I remember hearing Seth Godin say on a podcast that he thinks everyone should start a blog and write on it every day. In 2017 he wrote his 7,000th post, which he said added up to 37 full-length books. When asked for advice on becoming a better designer, he said to write every day.
Last year I got on a kick of reading Annie Dillard. I enjoyed her style. She would take her observations and weave them in throughout her essays. This is a section I grabbed Total Eclipse that shows her using a tiny detail of her day to make a deeper point.
I lay in bed and looked at the painting on the hotel room wall. It was a print of a detailed and lifelike painting of a smiling clown’s head, made out of vegetables.
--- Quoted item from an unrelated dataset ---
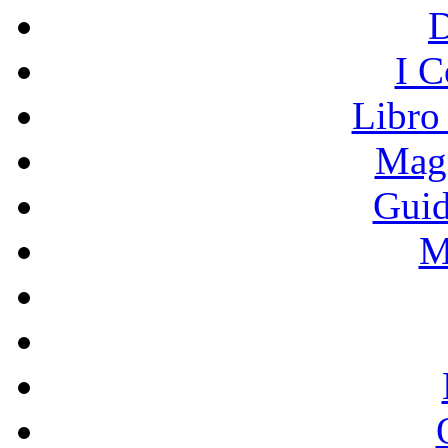
I C
Libro
Mage
Guid
M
It was a painting of the sort which you do not intend to look at, and which, alas, you never forget. Some tasteless fate presses it upon you; it becomes part of the complex interior junk you carry with you wherever you go.
A couple of years ago I picked up a habit called the Morning Pages. The goal of the practice is to write three pages of an uninterrupted stream of consciousness as a way to help cultivate creativity. The ideas is that we can use it to silence the inner critic and give space to ourselves to deal with life.
This practice has helped me become an observer to my own life when I’ve been dealing depression. Rather than identifying with the experience, I became someone taking note of what was happening and making time to process it. The more I did this, the more I was able to better handle my struggles.
Writing every every day changes your perspective. It makes you into an observer of the details of life and a commentator on what you see and experience. I think this is why Godin says writing makes you a better a designer. I think it’s why Dillard could paint pictures with her essays. And I think it’s why it can help deal with the challenges of life even it’s something private you never share.